Shortly after this text we got the call from Tonya (our every so helpful facilitator) that the director said he would meet with us in a half an hour. So I was to take a taxi to the orphanage. I did not ask, but assumed that she would be meeting me there. When I arrived I called her to ask where she was. She said she was home sick still. Don't I know the flu takes 3 days to recover from? She told Anya to take me to his office. So we went, and when we were finally welcomed into the office, the director was there, he started speaking to me in Russian as if I fully understood him, even though he knows very well that I do not speak Russian. So I said in my best Russian, "Nyet Padruski" meaning no russian. The director shrugged his shoulders and said, "No English", I shrugged my shoulders as well. So then the director started talking to Anya as if she would interpret, lol! yeah she doesn't speak English either! Finally some documents were put in front of me by the lawyer and I was handed a pen and told to sign my name, then Todd's name on several different documents (all in Russian). I had no idea what they said, and hoped it was the assumed documents to sign her out. Then I handed the director a card with my "donation" and then the director pushed a blank piece of paper and pen in front of me and instructed me (in Russian) to write something. Obviously I didn't understand. So I phoned my ever so helpful facilitator to interpret. Apparently I was to write why I was giving the donation and what it was intended for. So I graciously wrote out "I Lori C******** would like to give $1000 USD to Anya's orphanage so that they may purchase some new needed windows for the school. This donation is my way of thanking the school for taking such good care of Anya over the past 2 years."
Everyone seemed pleased and the meeting was apparently over. Before I left, I reached into my purse and gave him a C******** Farms T-Shirt! I Told him what it said, and he seemed surprised it was for him! I assured him it was, and he thanked me and smiled. I think he was genuinely surprised and pleased. He asked Anya to be sure and say good bye before leaving Kherson City for good. At that we left to go get her belongings.
All of her possessions she chose to keep were packed and ready to go. Most of her the things I had bought her over the past year she gave to her friends. Sasha was the only one with us at the time, so it was a very anti-climatic exit. Although we will return for a party on Sunday, where I'm sure it may be a little sad for Anya.
|Eating the "big" meal I insisted on|
|Playing on their iPods while waiting for dinner (just like American kids)|
|Outside of Fabrika fighting over the french fries|
Tomorrow we have no plans, but Sasha will meet us at 10am and spend the day with us.
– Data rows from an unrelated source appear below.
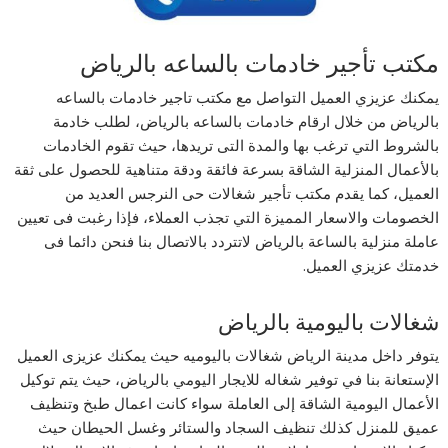
مكتب تأجير خادمات بالساعه بالرياض
يمكنك عزيزي العميل التواصل مع مكتب تاجير خادمات بالساعه
بالرياض من خلال ارقام خادمات بالساعه بالرياض، لطلب خادمة
بالشروط التي ترغب بها والمدة التى تريدها، حيث تقوم الخادمات
بالأعمال المنزلية الشاقة بسرعة فائقة ودقة متناهية للحصول على ثقة
العميل، كما يقدم مكتب تأجير شغالات حى النرجس العديد من
الخصومات والاسعار المميزة التي تجذب العملاء، فإذا رغبت فى تعيين
عاملة منزلية بالساعة بالرياض لاتتردد بالاتصال بنا فنحن دائما فى
خدمتك عزيزي العميل.
شغالات باليومية بالرياض
يتوفر داخل مدينة الرياض شغالات باليوميه حيث يمكنك عزيزى العميل
الإستعانة بنا في توفير شغاله للايجار اليومي بالرياض، حيث يتم توكيل
الأعمال اليومية الشاقة إلى العاملة سواء كانت اعمال طبخ وتنظيف
عميق للمنزل كذلك تنظيف السجاد والستائر وغسل الحيطان حيث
Maybe we will go to find the town where Anya's step sister lives. She says it is 55 km away. Her step sister is 11 years old. Anya has not seen her since she entered the orphanage. She has no phone number to call, but knows how to get there, so we will take a chance that 1. they will be there, and 2. her step father will allow her to see her half sister. Either way, I think its worth a shot.
Now I'm going to get off the computer and hang out with my daughter!